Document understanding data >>
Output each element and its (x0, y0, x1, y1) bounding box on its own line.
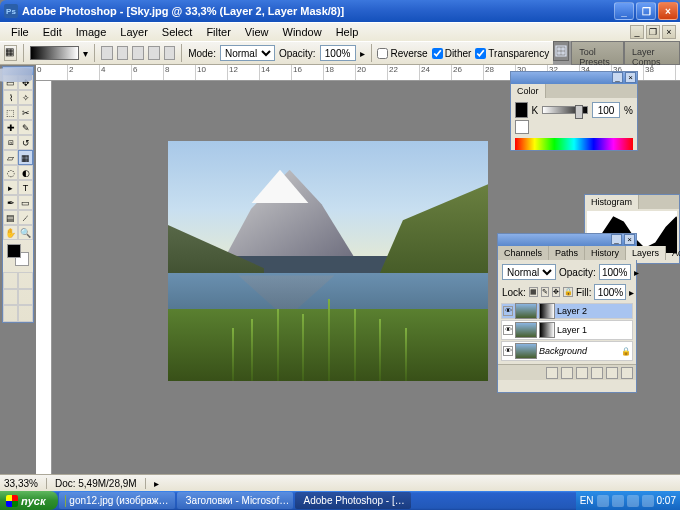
status-arrow-icon[interactable]: ▸ (154, 478, 159, 489)
tab-history[interactable]: History (585, 246, 626, 260)
new-set-button[interactable] (576, 367, 588, 379)
pen-tool[interactable]: ✒ (3, 195, 18, 210)
taskbar-item[interactable]: Заголовки - Microsof… (177, 492, 293, 509)
blend-mode-select[interactable]: Normal (502, 264, 556, 280)
menu-filter[interactable]: Filter (199, 24, 237, 40)
opacity-input[interactable] (320, 45, 356, 61)
clock[interactable]: 0:07 (657, 495, 676, 506)
shape-tool[interactable]: ▭ (18, 195, 33, 210)
crop-tool[interactable]: ⬚ (3, 105, 18, 120)
chevron-right-icon[interactable]: ▸ (629, 287, 634, 298)
layer-mask-button[interactable] (561, 367, 573, 379)
doc-minimize-button[interactable]: _ (630, 25, 644, 39)
zoom-level[interactable]: 33,33% (4, 478, 47, 489)
maximize-button[interactable]: ❐ (636, 2, 656, 20)
gradient-type-angle[interactable] (132, 46, 144, 60)
reverse-checkbox[interactable]: Reverse (377, 48, 427, 59)
foreground-background-colors[interactable] (5, 242, 31, 270)
menu-help[interactable]: Help (329, 24, 366, 40)
color-slider[interactable] (542, 106, 588, 114)
layer-row[interactable]: 👁 Layer 2 (501, 303, 633, 319)
menu-layer[interactable]: Layer (113, 24, 155, 40)
visibility-icon[interactable]: 👁 (503, 306, 513, 316)
tray-icon[interactable] (627, 495, 639, 507)
chevron-right-icon[interactable]: ▸ (634, 267, 639, 278)
palette-well-icon[interactable] (553, 41, 569, 61)
gradient-tool[interactable]: ▦ (18, 150, 33, 165)
hand-tool[interactable]: ✋ (3, 225, 18, 240)
layer-row[interactable]: 👁 Layer 1 (501, 320, 633, 340)
quickmask-mode-button[interactable] (18, 272, 33, 289)
tab-channels[interactable]: Channels (498, 246, 549, 260)
panel-close-button[interactable]: × (625, 72, 636, 83)
minimize-button[interactable]: _ (614, 2, 634, 20)
delete-layer-button[interactable] (621, 367, 633, 379)
path-selection-tool[interactable]: ▸ (3, 180, 18, 195)
taskbar-item[interactable]: gon12.jpg (изображ… (59, 492, 175, 509)
layer-name[interactable]: Background (539, 346, 619, 356)
panel-minimize-button[interactable]: _ (611, 234, 622, 245)
menu-file[interactable]: File (4, 24, 36, 40)
brush-tool[interactable]: ✎ (18, 120, 33, 135)
slice-tool[interactable]: ✂ (18, 105, 33, 120)
gradient-type-linear[interactable] (101, 46, 113, 60)
notes-tool[interactable]: ▤ (3, 210, 18, 225)
tab-paths[interactable]: Paths (549, 246, 585, 260)
menu-image[interactable]: Image (69, 24, 114, 40)
start-button[interactable]: пуск (0, 491, 58, 510)
gradient-type-diamond[interactable] (164, 46, 176, 60)
tray-icon[interactable] (642, 495, 654, 507)
adjustment-layer-button[interactable] (591, 367, 603, 379)
chevron-down-icon[interactable]: ▸ (360, 48, 365, 59)
lock-position-button[interactable]: ✥ (552, 287, 560, 297)
lock-transparency-button[interactable]: ▦ (529, 287, 538, 297)
canvas-image[interactable] (168, 141, 488, 381)
visibility-icon[interactable]: 👁 (503, 346, 513, 356)
transparency-checkbox[interactable]: Transparency (475, 48, 549, 59)
dock-tab-tool-presets[interactable]: Tool Presets (571, 41, 624, 65)
layer-thumbnail[interactable] (515, 303, 537, 319)
blur-tool[interactable]: ◌ (3, 165, 18, 180)
layer-mask-thumbnail[interactable] (539, 322, 555, 338)
doc-size[interactable]: Doc: 5,49M/28,9M (55, 478, 146, 489)
tray-icon[interactable] (597, 495, 609, 507)
eraser-tool[interactable]: ▱ (3, 150, 18, 165)
layer-opacity-input[interactable] (599, 264, 631, 280)
tray-icon[interactable] (612, 495, 624, 507)
screen-mode-3-button[interactable] (3, 305, 18, 322)
clone-stamp-tool[interactable]: ⧇ (3, 135, 18, 150)
doc-restore-button[interactable]: ❐ (646, 25, 660, 39)
tab-actions[interactable]: Actions (666, 246, 680, 260)
zoom-tool[interactable]: 🔍 (18, 225, 33, 240)
menu-window[interactable]: Window (276, 24, 329, 40)
magic-wand-tool[interactable]: ✧ (18, 90, 33, 105)
color-spectrum-ramp[interactable] (515, 138, 633, 150)
lock-all-button[interactable]: 🔒 (563, 287, 573, 297)
visibility-icon[interactable]: 👁 (503, 325, 513, 335)
tab-layers[interactable]: Layers (626, 246, 666, 260)
color-swatch-bg[interactable] (515, 120, 529, 134)
foreground-color-swatch[interactable] (7, 244, 21, 258)
eyedropper-tool[interactable]: ⟋ (18, 210, 33, 225)
doc-close-button[interactable]: × (662, 25, 676, 39)
taskbar-item[interactable]: Adobe Photoshop - [… (295, 492, 411, 509)
screen-mode-1-button[interactable] (3, 289, 18, 306)
dodge-tool[interactable]: ◐ (18, 165, 33, 180)
menu-view[interactable]: View (238, 24, 276, 40)
color-value-input[interactable] (592, 102, 620, 118)
new-layer-button[interactable] (606, 367, 618, 379)
layer-thumbnail[interactable] (515, 322, 537, 338)
mode-select[interactable]: Normal (220, 45, 275, 61)
tab-color[interactable]: Color (511, 84, 546, 98)
color-swatch[interactable] (515, 102, 528, 118)
close-button[interactable]: × (658, 2, 678, 20)
panel-close-button[interactable]: × (624, 234, 635, 245)
imageready-button[interactable] (18, 305, 33, 322)
screen-mode-2-button[interactable] (18, 289, 33, 306)
menu-edit[interactable]: Edit (36, 24, 69, 40)
layer-name[interactable]: Layer 2 (557, 306, 631, 316)
lasso-tool[interactable]: ⌇ (3, 90, 18, 105)
panel-minimize-button[interactable]: _ (612, 72, 623, 83)
layer-name[interactable]: Layer 1 (557, 325, 631, 335)
healing-brush-tool[interactable]: ✚ (3, 120, 18, 135)
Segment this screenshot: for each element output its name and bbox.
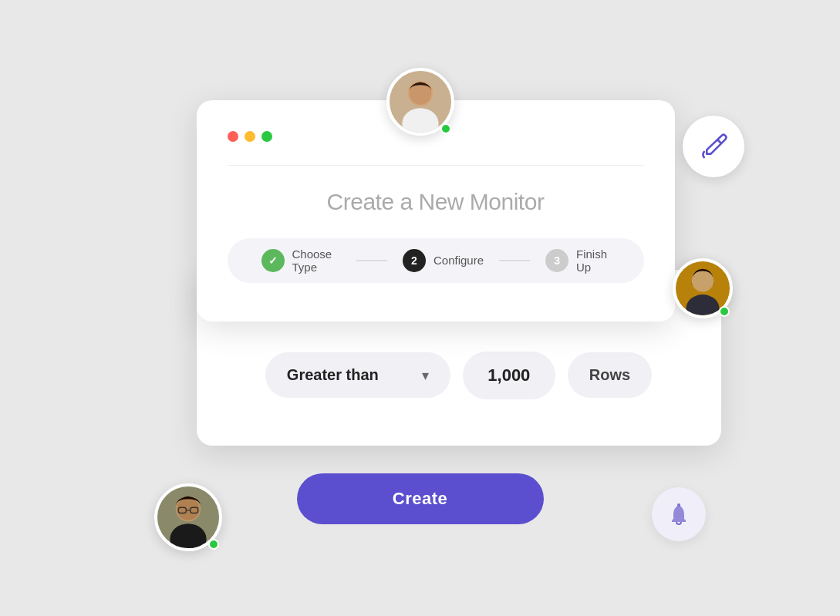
divider [228, 165, 644, 166]
avatar-right-online [719, 306, 730, 317]
step-finish-up[interactable]: 3 Finish Up [530, 247, 625, 274]
step1-label: Choose Type [292, 247, 341, 274]
unit-label: Rows [568, 352, 652, 398]
edit-icon-circle [683, 116, 744, 177]
condition-dropdown[interactable]: Greater than ▾ [265, 352, 450, 398]
step-divider-1 [356, 260, 387, 261]
avatar-top-image [390, 71, 451, 133]
bell-icon-circle[interactable] [652, 487, 706, 541]
step3-circle: 3 [545, 249, 568, 272]
step-divider-2 [499, 260, 530, 261]
value-input[interactable]: 1,000 [463, 352, 555, 399]
condition-label: Greater than [287, 366, 379, 384]
svg-point-10 [177, 497, 199, 520]
step3-label: Finish Up [576, 247, 609, 274]
minimize-dot[interactable] [245, 131, 255, 142]
step-choose-type[interactable]: ✓ Choose Type [246, 247, 356, 274]
avatar-bottom-left-wrapper [154, 483, 222, 551]
step2-label: Configure [433, 254, 484, 267]
avatar-bottom-left-image [157, 486, 219, 548]
step1-circle: ✓ [261, 249, 285, 272]
main-scene: Create a New Monitor ✓ Choose Type 2 Con… [120, 54, 721, 563]
bell-icon [666, 502, 691, 527]
avatar-right-wrapper [673, 258, 733, 318]
maximize-dot[interactable] [261, 131, 272, 142]
svg-point-14 [677, 503, 680, 507]
avatar-bottom-left-online [208, 539, 219, 550]
edit-icon [697, 130, 730, 163]
condition-row: Greater than ▾ 1,000 Rows [235, 352, 683, 399]
create-button[interactable]: Create [297, 473, 544, 524]
steps-bar: ✓ Choose Type 2 Configure 3 Finish Up [228, 238, 644, 283]
avatar-top-online [440, 123, 451, 134]
step2-circle: 2 [403, 249, 426, 272]
avatar-top-wrapper [386, 68, 454, 136]
chevron-down-icon: ▾ [422, 367, 429, 384]
close-dot[interactable] [228, 131, 238, 142]
step-configure[interactable]: 2 Configure [387, 249, 499, 272]
page-title: Create a New Monitor [228, 189, 644, 215]
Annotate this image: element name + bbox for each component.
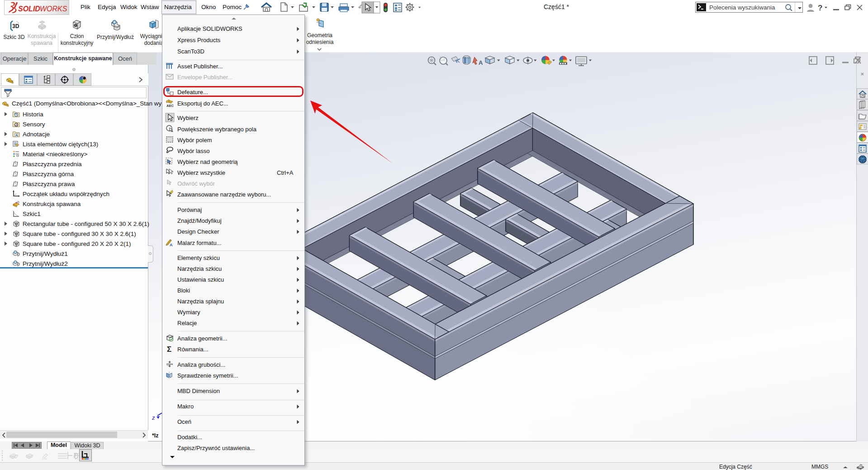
svg-text:SOLID: SOLID	[18, 5, 40, 13]
svg-text:A: A	[479, 59, 483, 66]
svg-text:Σ: Σ	[167, 345, 171, 354]
svg-text:3D: 3D	[12, 23, 19, 29]
svg-text:?: ?	[818, 4, 822, 12]
svg-text:A: A	[170, 243, 173, 247]
svg-text:*Iz: *Iz	[152, 432, 159, 439]
svg-text:A: A	[15, 133, 18, 137]
svg-text:z: z	[152, 414, 155, 421]
svg-text:AEC: AEC	[166, 104, 174, 108]
svg-text:WORKS: WORKS	[40, 5, 67, 13]
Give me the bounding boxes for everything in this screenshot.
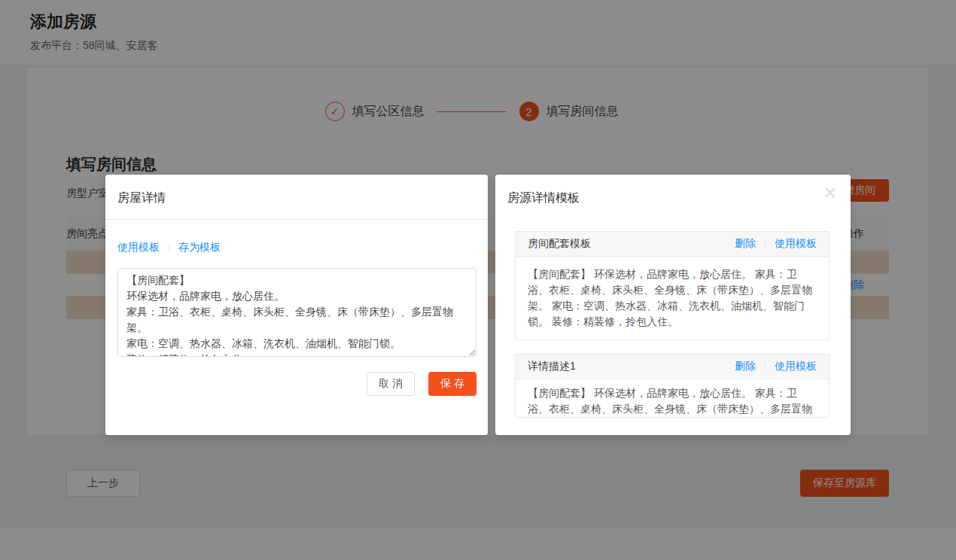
template-card: 房间配套模板 删除 使用模板 【房间配套】 环保选材，品牌家电，放心居住。 家具… xyxy=(515,231,830,340)
link-divider xyxy=(765,361,766,372)
template-delete-link[interactable]: 删除 xyxy=(735,360,756,373)
template-card-header: 房间配套模板 删除 使用模板 xyxy=(516,232,829,257)
template-modal-title: 房源详情模板 xyxy=(495,175,851,206)
template-list-modal: 房源详情模板 ✕ 房间配套模板 删除 使用模板 【房间配套】 环保选材，品牌家电… xyxy=(495,175,851,435)
use-template-link[interactable]: 使用模板 xyxy=(117,241,160,254)
link-divider xyxy=(169,242,169,253)
template-card-header: 详情描述1 删除 使用模板 xyxy=(516,355,829,379)
template-content: 【房间配套】 环保选材，品牌家电，放心居住。 家具：卫浴、衣柜、桌椅、床头柜、全… xyxy=(516,379,829,417)
save-as-template-link[interactable]: 存为模板 xyxy=(178,241,221,254)
save-button[interactable]: 保 存 xyxy=(428,372,476,396)
template-content: 【房间配套】 环保选材，品牌家电，放心居住。 家具：卫浴、衣柜、桌椅、床头柜、全… xyxy=(516,257,829,339)
template-card-list: 房间配套模板 删除 使用模板 【房间配套】 环保选材，品牌家电，放心居住。 家具… xyxy=(515,231,830,418)
house-detail-textarea[interactable]: 【房间配套】 环保选材，品牌家电，放心居住。 家具：卫浴、衣柜、桌椅、床头柜、全… xyxy=(117,268,476,357)
house-detail-modal: 房屋详情 使用模板 存为模板 【房间配套】 环保选材，品牌家电，放心居住。 家具… xyxy=(105,175,488,435)
link-divider xyxy=(765,239,766,249)
template-name: 详情描述1 xyxy=(528,360,735,373)
house-detail-modal-header: 房屋详情 xyxy=(105,175,488,220)
template-card: 详情描述1 删除 使用模板 【房间配套】 环保选材，品牌家电，放心居住。 家具：… xyxy=(515,354,830,418)
close-icon[interactable]: ✕ xyxy=(821,182,840,205)
house-detail-modal-title: 房屋详情 xyxy=(117,190,470,206)
template-use-link[interactable]: 使用模板 xyxy=(775,360,817,373)
template-name: 房间配套模板 xyxy=(528,237,735,251)
template-use-link[interactable]: 使用模板 xyxy=(775,237,817,251)
cancel-button[interactable]: 取 消 xyxy=(367,372,415,396)
template-delete-link[interactable]: 删除 xyxy=(735,237,756,251)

Problem to solve >> Copy each line above holding "Normal".

Exercise result >>
blend-mode-select[interactable]: Normal (502, 264, 556, 280)
mode-select[interactable]: Normal (220, 45, 275, 61)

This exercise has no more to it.